Premiery kinowe tego weekendu to przede wszystkim jeden z najbardziej oczekiwanych filmów 2014 roku - Interstellar Christophera Nolana, który bezapelacyjnie będzie bić rekordy popularności. Poza tym to raczej kino kameralne - brytyjski thriller Śmieć, dramat Cronenberga Mapy gwiazd oraz dwie rodzime propozycje mające rozbawiać - Obywatel ze Stuhrami oraz Dzień dobry, kocham cię! z najpopularniejszą blondynką w Polsce - Barbarą Kurdej-Szatan.

Interstellar

Każdy film Christophera Nolana budzi wielkie emocje i nie inaczej jest z jego najnowszą produkcją z gatunku hard science fiction. Krytycy są podzieleni, co też potwierdza tezę, że zdecydowanie to nie jest film dla każdego. Jeśli oczekujecie głupkowatego widowiska napakowanego efektami specjalnymi, to nie jest propozycja dla was. Czytamy, że jest to inteligentne, spektakularne, pełne epickiego rozmachu kino, które zapada w pamięć, budzi wielkie emocje i oferuje rozrywkę na zupełnie innym poziomie, niż współczesne kino z pogranicza science fiction. Jednak już w negatywach da się dostrzec powtarzający się motyw - Nolan desperacko stara się dogonić Kubricka i stworzyć film na poziomie klasyka 2001: Odyseja kosmiczna, ale nigdy mu to nie wychodzi. Zarzucają reżyserowi niedopracowane dialogi w scenariuszu, które brzmią kuriozalnie, zbyt długi czas trwania oraz zakończenie, do którego zrozumienia, trzeba mieć doktorat z nauk ścisłych. Słowem podsumowania - kino na pewno wyjątkowe, które będzie wzbudzać skrajne emocje, ale będzie zachwycać fenomenalnymi zdjęciami.

[info] Historia grupy badaczy, którzy dzięki nowo odkrytemu tunelowi czasoprzestrzennemu pokonują granice do tej pory przekraczające ludzkie możliwości podróżowania w innym wymiarze. [/info]

NASZA RECENZJA

[video-browser playlist="629497" suggest=""]

Śmieć

Nowy film Stephena Daldry'ego, twórcy tak chwalonych dzieł jak "Billy Eliott" oraz Lektor. Brytyjska produkcja stara się pokazać z różnych perspektyw młodych ludzi w kryzysie, co też czasem jest przerażające, a czasem zabawne. Śmieć porwał krytyków i wszystko wskazuje na to, że jest to kino ciekawe, emocjonujące i zapadające w pamięć, ale jednocześnie jest to propozycja dla wymagającego widza.

[info] Niezwykła opowieść o prawdziwej przyjaźni, która może pokonać wszystkie przeszkody. Trzech chłopców utrzymuje się ze zbierania śmieci na jednym z wielkich wysypisk. Jeden z nich, Raphael, pewnego dnia znajduje coś bardzo wyjątkowego. Policja poszukuje tego, oferując nagrodę, jednak chłopcy postanawiają zatrzymać znalezisko - i zaczynają się kłopoty. Ukrywają się, wykorzystując swój spryt i wielką odwagę. To od nich zależy, czy sekret rządzących elit ujrzy światło dzienne. [/info]

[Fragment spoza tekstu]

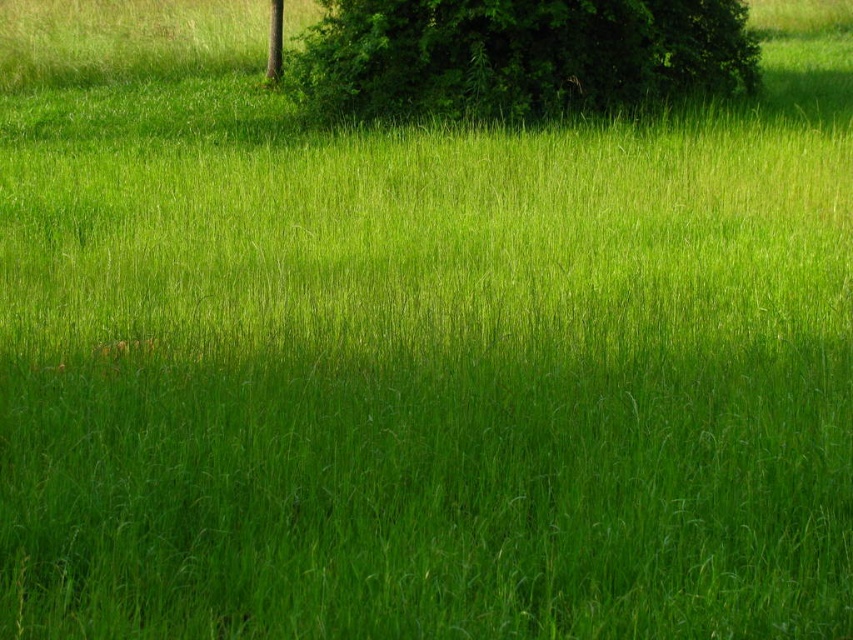 You are standing in the field and notice both the green leafy bush at upper center and the smooth brown tree trunk at upper center. Which one is closer to the ground?

The green leafy bush at upper center is shorter than the smooth brown tree trunk at upper center, so it is closer to the ground.

Based on the photo, A hiker is standing at point (454, 20) and wants to walk to the tree located at the edge of the field. The hiker has a map that shows the distance between their current position and the tree is 14.46 meters. Is this distance accurate according to the image?

Result: The distance between point (454, 20) and the tree located at the edge of the field is 14.46 meters, so the map is accurate.

You are standing in the field and see a point marked at coordinates (518, 56). What is located at that point?

At point (518, 56) lies a green leafy bush at upper center.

[video-browser playlist="615838" suggest=""]

Mapy gwiazd

Najnowszy film Davida Cronenberga to satyra na społeczność celebrytów z Beverly Hills. I, jeśli wierzyć przeważającym opiniom zachodniej prasy, całkiem sprawna. Reżyser bierze różne stereotypy i piętnuje wszelkie ich przywary. Do tego bawi się konwencją, tworząc gatunkową mieszankę, w której zdecydowanie przeważa komedia, gdy reżyser bezwzględnie wyśmiewa różne zachowania, ale też rozkłada osobowości postaci na czynniki pierwsze, wchodząc na rejony thrillera psychologicznego. Pojawiają się jednak głosy, że nie wszystko tutaj działa i Cronenbergowi nie udaje się wykorzystać potencjału konceptu. Zdecydowane jednogłośnie brawa zdobywa Julianne Moore za swoją kreację.

[info] Autor bestsellerowych poradników dr Stafford Weiss jest szanowanym nestorem hollywoodzkiej dynastii. Choć zbił fortunę na doradzaniu innym, nie do końca radzi sobie z sytuacją we własnym domu. Jego żona Cristina (Olivia Williams) większość czasu poświęca karierze ich 13-letniego syna Benjiego od kilku lat mającego poważane problemy z narkotykami. Ich dorastająca córka Agatha (Mia Wasikowska), u której lekarze zdiagnozowali piromanię, zaprzyjaźnia się z Jeromem (Robert Pattinson) – młodym szoferem, któremu marzy się aktorska kariera. Czy przepustką do niej będzie romans z pacjentką Stafforda, aktorką Havaną Segrand (Julianne Moore), która od lat nie potrafi poradzić sobie ze sławą swojej zmarłej matki? [/info]

NASZA RECENZJA

[video-browser playlist="629495" suggest=""]

Dzień dobry, kocham cię!

Tak naprawdę o najnowszej rodzimej komedii romantycznej nikt by nie mówił, gdyby nie osoba Barbary Kurdej-Szatan, czyli najpopularniejszej polskiej blondynki z reklam Playa. To, plus mocna kampania sprawiają, że wszędzie atakuje nas obraz tego filmu. A czy będzie to coś dobrego? Nie wydaje się - zwiastuny zapowiadają coś, co może stać się faworytem najwyżej w przyszłorocznych edycjach Węży.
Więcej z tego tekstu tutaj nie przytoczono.